Tecnologias de Produção de Soja Paraná 2004

Rotação de Culturas

2.1 Informações gerais

A rotação de culturas, processo de cultivo para a preservação ambiental, influi positivamente na recuperação, manutenção e melhoria dos recursos naturais. Esta viabiliza produtividades mais elevadas, com mínima alteração ambiental. Outras vantagens do uso contínuo da rotação de culturas é a de preservar ou melhorar as características físicas, químicas e biológicas do solo, além de auxiliar no controle de plantas daninhas, doenças e pragas. A rotação repõe restos orgânicos e protege o solo da ação dos agentes climáticos, ajuda a viabilização da semeadura direta e diversifica a produção agropecuária.

Neste capítulo são indicadas várias seqüência de culturas, objetivando compor sistemas de rotação com soja e trigo ou cevada, destinadas a explorações agrícolas com uma adequada adoção de tecnologias.

2.2 Conceito
A rotação de culturas consistem em alternar espécies vegetais, no correr do tempo, numa mesma área agrícola. As espécies escolhidas devem ter propósitos comercial e de manutenção ou recuperação do meio-ambiente.
Para a obtenção de máxima eficiência da capacidade produtiva do solo, o planejamento de rotação deve considerar, além das espécies comerciais, aquelas destinadas à cobertura do solo, que produzam grandes quantidades de biomassa, cultivadas quer em condição solteira ou em consórcio com culturas comerciais.
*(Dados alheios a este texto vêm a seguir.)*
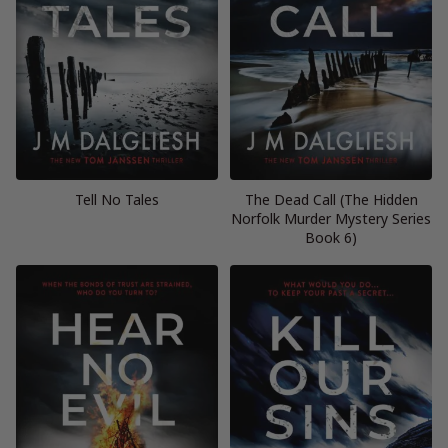
Tell No Tales
The Dead Call (The Hidden
Norfolk Murder Mystery Series
Book 6)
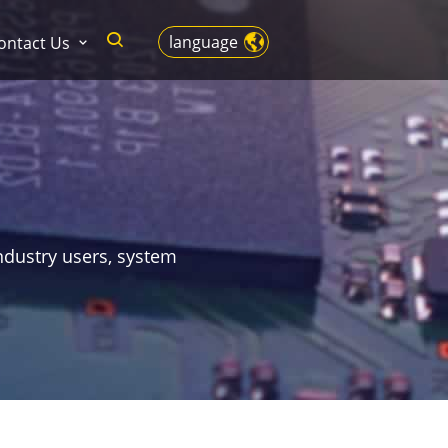
language
ontact Us
ndustry users, system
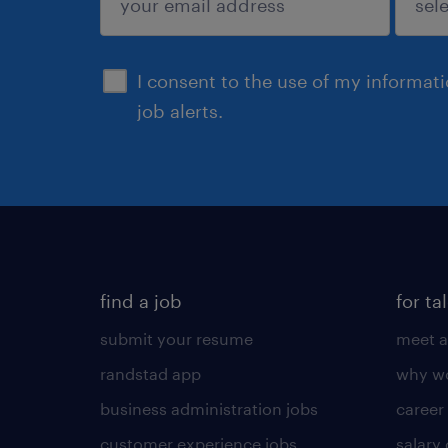
sign up
I consent to the use of my informat
job alerts.
find a job
for ta
submit your resume
meet a
randstad app
why wo
business administration jobs
career
customer experience jobs
salary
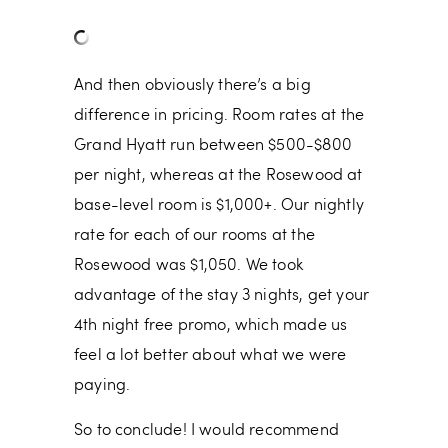
And then obviously there’s a big
difference in pricing. Room rates at the
Grand Hyatt run between $500-$800
per night, whereas at the Rosewood at
base-level room is $1,000+. Our nightly
rate for each of our rooms at the
Rosewood was $1,050. We took
advantage of the stay 3 nights, get your
4th night free promo, which made us
feel a lot better about what we were
paying.
So to conclude! I would recommend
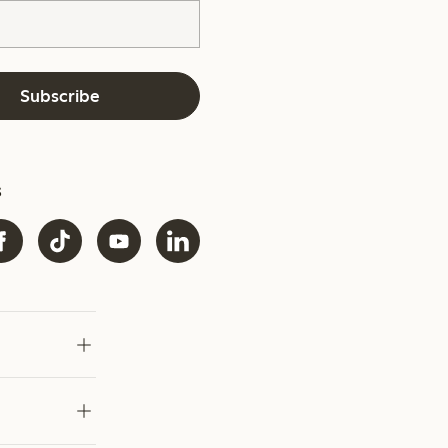
Subscribe
s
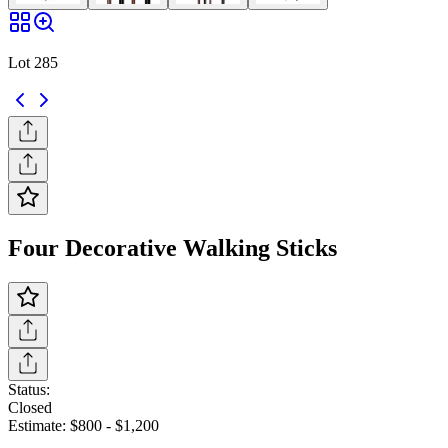
Lot 285
Four Decorative Walking Sticks
Status:
Closed
Estimate:
$800
-
$1,200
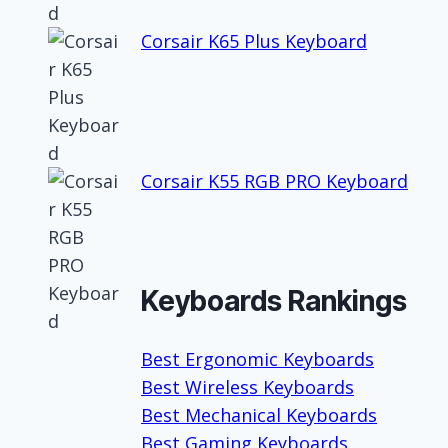
Corsair K65 Plus Keyboard
Corsair K55 RGB PRO Keyboard
Keyboards Rankings
Best Ergonomic Keyboards
Best Wireless Keyboards
Best Mechanical Keyboards
Best Gaming Keyboards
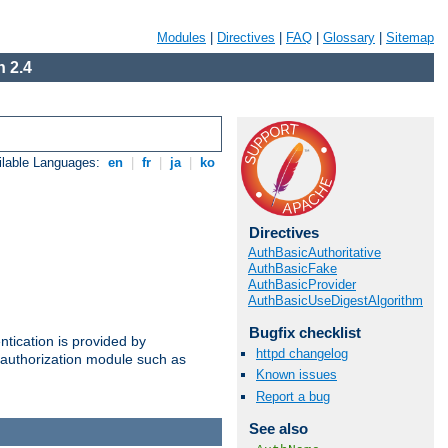
Modules
|
Directives
|
FAQ
|
Glossary
|
Sitemap
 2.4
ilable Languages:
en
|
fr
|
ja
|
ko
Directives
AuthBasicAuthoritative
AuthBasicFake
AuthBasicProvider
AuthBasicUseDigestAlgorithm
Bugfix checklist
ntication is provided by
httpd changelog
authorization module such as
Known issues
Report a bug
See also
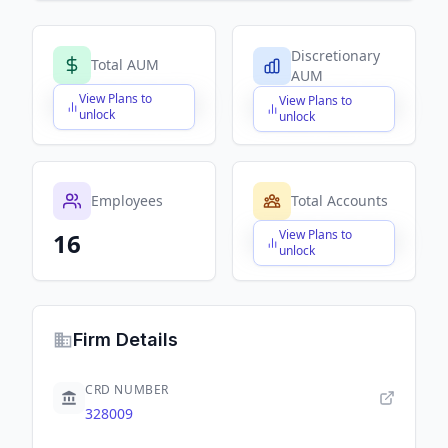
Discretionary
Total AUM
AUM
View Plans to
View Plans to
$X,XXX,XXX,XXX
$X,XXX,XXX,XXX
unlock
unlock
Employees
Total Accounts
View Plans to
16
$X,XXX,XXX,XXX
unlock
Firm Details
CRD NUMBER
328009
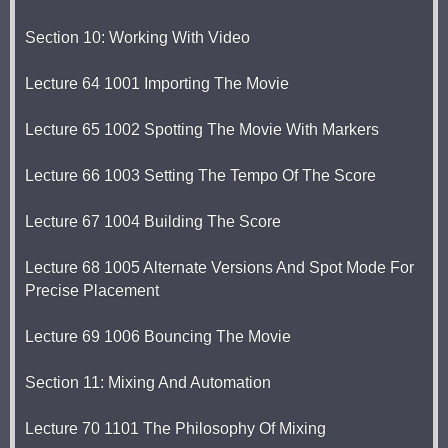
Section 10: Working With Video
Lecture 64 1001 Importing The Movie
Lecture 65 1002 Spotting The Movie With Markers
Lecture 66 1003 Setting The Tempo Of The Score
Lecture 67 1004 Building The Score
Lecture 68 1005 Alternate Versions And Spot Mode For
Precise Placement
Lecture 69 1006 Bouncing The Movie
Section 11: Mixing And Automation
Lecture 70 1101 The Philosophy Of Mixing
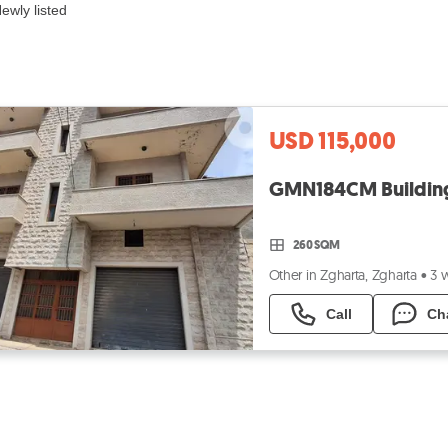
ewly listed
USD 115,000
260 SQM
Other in Zgharta, Zgharta
•
3 
Call
Ch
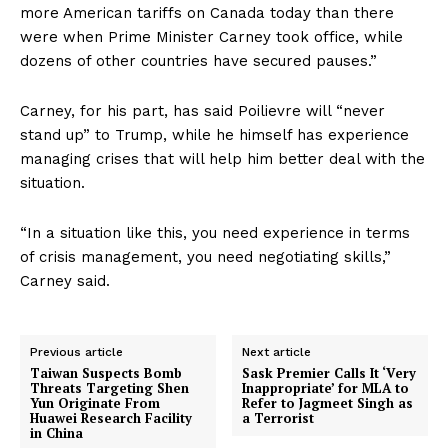
more American tariffs on Canada today than there
were when Prime Minister Carney took office, while
dozens of other countries have secured pauses.”
Carney, for his part, has said Poilievre will “never
stand up” to Trump, while he himself has experience
managing crises that will help him better deal with the
situation.
“In a situation like this, you need experience in terms
of crisis management, you need negotiating skills,”
Carney said.
Previous article
Next article
Taiwan Suspects Bomb
Sask Premier Calls It ‘Very
Threats Targeting Shen
Inappropriate’ for MLA to
Yun Originate From
Refer to Jagmeet Singh as
Huawei Research Facility
a Terrorist
in China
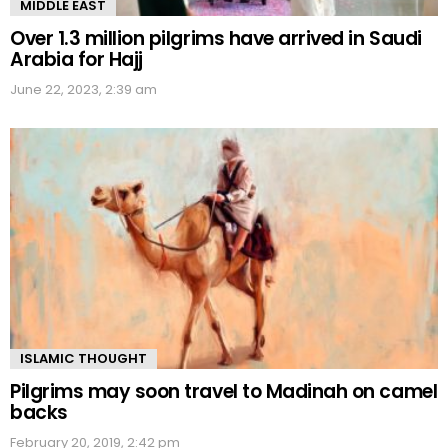
MIDDLE EAST
Over 1.3 million pilgrims have arrived in Saudi
Arabia for Hajj
June 22, 2023, 2:39 am
ISLAMIC THOUGHT
Pilgrims may soon travel to Madinah on camel
backs
February 20, 2019, 2:42 pm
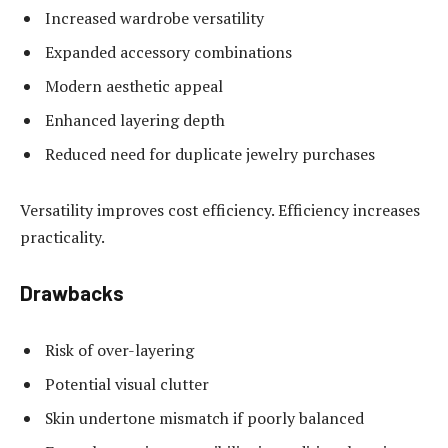
Increased wardrobe versatility
Expanded accessory combinations
Modern aesthetic appeal
Enhanced layering depth
Reduced need for duplicate jewelry purchases
Versatility improves cost efficiency. Efficiency increases
practicality.
Drawbacks
Risk of over-layering
Potential visual clutter
Skin undertone mismatch if poorly balanced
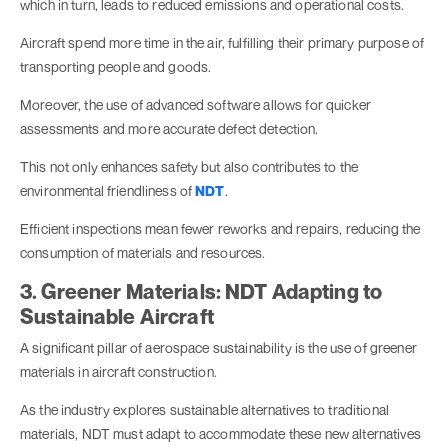
which in turn, leads to reduced emissions and operational costs.
Aircraft spend more time in the air, fulfilling their primary purpose of
transporting people and goods.
Moreover, the use of advanced software allows for quicker
assessments and more accurate defect detection.
This not only enhances safety but also contributes to the
environmental friendliness of
NDT
.
Efficient inspections mean fewer reworks and repairs, reducing the
consumption of materials and resources.
3. Greener Materials: NDT Adapting to
Sustainable Aircraft
A significant pillar of aerospace sustainability is the use of greener
materials in aircraft construction.
As the industry explores sustainable alternatives to traditional
materials, NDT must adapt to accommodate these new alternatives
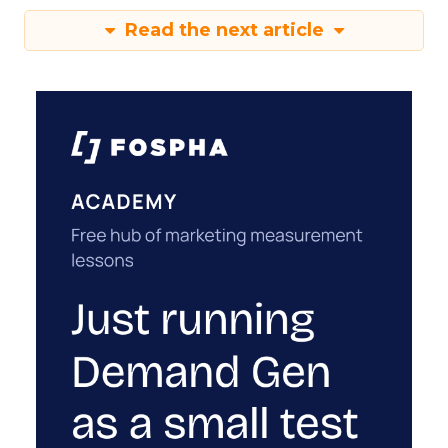
Read the next article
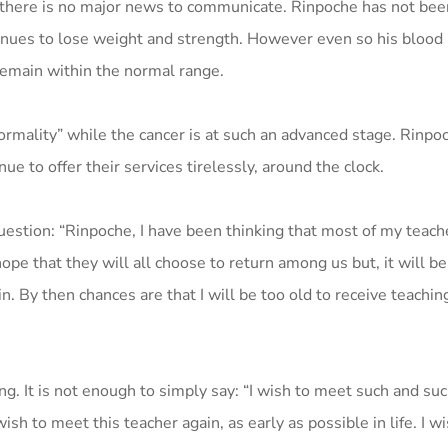
t there is no major news to communicate. Rinpoche has not bee
inues to lose weight and strength. However even so his blood
remain within the normal range.
normality” while the cancer is at such an advanced stage. Rinpo
nue to offer their services tirelessly, around the clock.
uestion: “Rinpoche, I have been thinking that most of my teach
hope that they will all choose to return among us but, it will b
. By then chances are that I will be too old to receive teaching
. It is not enough to simply say: “I wish to meet such and suc
ish to meet this teacher again, as early as possible in life. I w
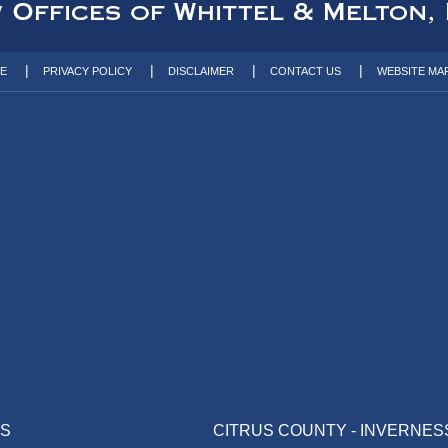
TE
PRIVACY POLICY
DISCLAIMER
CONTACT US
WEBSITE MA
AS
CITRUS COUNTY - INVERNES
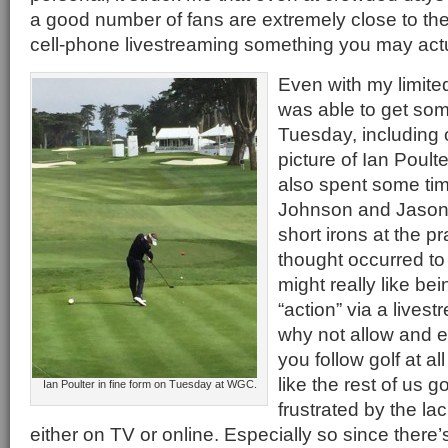
a good number of fans are extremely close to th
cell-phone livestreaming something you may actu
Even with my limite
was able to get so
Tuesday, including 
picture of Ian Poulte
also spent some ti
Johnson and Jason D
short irons at the p
thought occurred to
might really like be
“action” via a lives
why not allow and e
you follow golf at al
like the rest of us go
Ian Poulter in fine form on Tuesday at WGC.
frustrated by the la
either on TV or online. Especially so since there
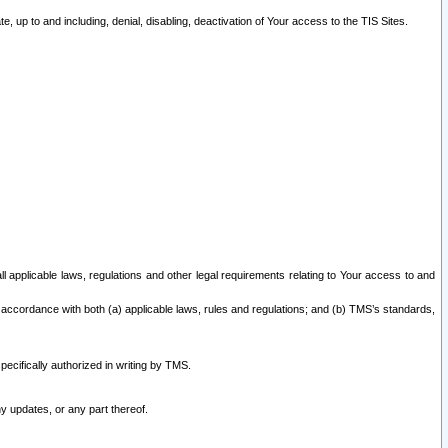
 up to and including, denial, disabling, deactivation of Your access to the TIS Sites.
all applicable laws, regulations and other legal requirements relating to Your access to and
 accordance with both (a) applicable laws, rules and regulations; and (b) TMS’s standards,
ecifically authorized in writing by TMS.
y updates, or any part thereof.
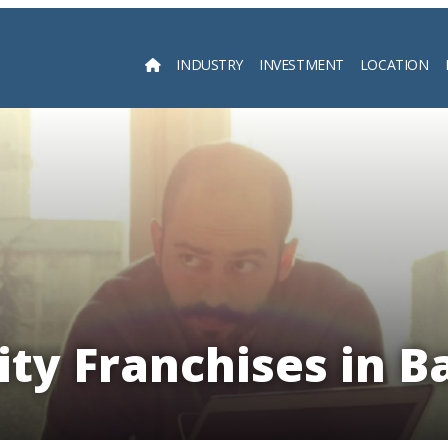
INDUSTRY
INVESTMENT
LOCATION
Searc
ity Franchises in B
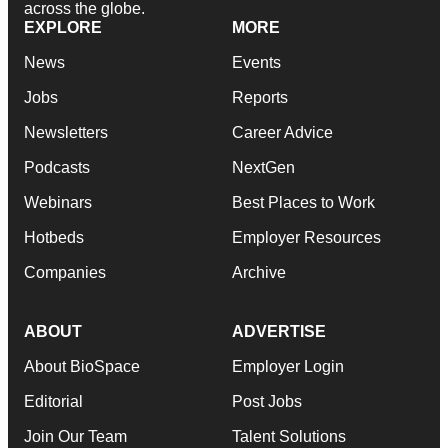
across the globe.
EXPLORE
MORE
News
Events
Jobs
Reports
Newsletters
Career Advice
Podcasts
NextGen
Webinars
Best Places to Work
Hotbeds
Employer Resources
Companies
Archive
ABOUT
ADVERTISE
About BioSpace
Employer Login
Editorial
Post Jobs
Join Our Team
Talent Solutions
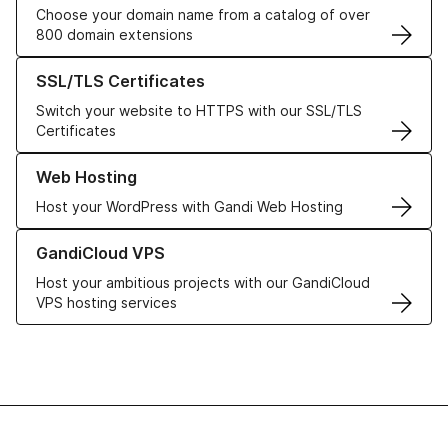
Choose your domain name from a catalog of over
800 domain extensions
Learn more about our SSL/TLS Certificates
SSL/TLS Certificates
Switch your website to HTTPS with our SSL/TLS
Certificates
Learn more about our Web Hosting solutions
Web Hosting
Host your WordPress with Gandi Web Hosting
Learn more about GandiCloud VPS
GandiCloud VPS
Host your ambitious projects with our GandiCloud
VPS hosting services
2.3. Planejamento da lavoura

O planejamento é imprescindível, pois as tecnologias a serem usadas devem ser praticadas em conjunto. Dentre as já à disposição dos agricultores, pode-se destacar:

* sistema regional de conservação do solo em microbacias;

* calagem e adubação;

* cobertura vegetal do solo;

* processos de cultivo: preparo do solo, época de semeadura, cultivares adaptadas, população de plantas e controle de plantas daninhas, pragas e doenças;

* semeadura direta;

* integração agropecuária; e

* silvicultura.
2.4 Escolha do sistema de rotação de culturas
O uso da rotação de culturas conduz à diversificação das atividades na propriedade, que pode ser exclusivamente de culturas anuais ou culturas anuais e pastagens, o que demanda planejamento da propriedade a médio ou mesmo a longo prazos. A escolha das culturas e do sistema de rotação deve ter flexibilidade, de modo a atender às particularidades regionais e as perspectivas de comercialização dos produtos.
2.5 Escolha da rotação de culturas
No Paraná, as seqüências de culturas indicadas para anteceder ou suceder à cultura principal, na composição de sistema de rotação com soja e trigo, estão relacionadas, em ordem de preferência, na Tabela 2.1. Estão relacionadas também as espécies que podem ser usadas em condições especiais. As espécies anotadas com restrição de cultivo devem ser evitadas.

Em áreas onde ocorre o cancro da haste da soja, além de outras medidas de controle, como o uso de cultivares resistentes à doença e tratamento de sementes, o guandu e o tremoço não devem ser cultivados antecedendo a soja. O guandu, apesar de não mostrar sintomas da doença durante o estádio vegetativo, reproduz o patógeno nos restos culturais. Além disso, após o consórcio milho/guandu, indicado para a recuperação de solos degradados, deve-se usar, sempre, cultivar de soja resistente ao cancro da haste. O tremoço é altamente suscetível ao cancro da haste.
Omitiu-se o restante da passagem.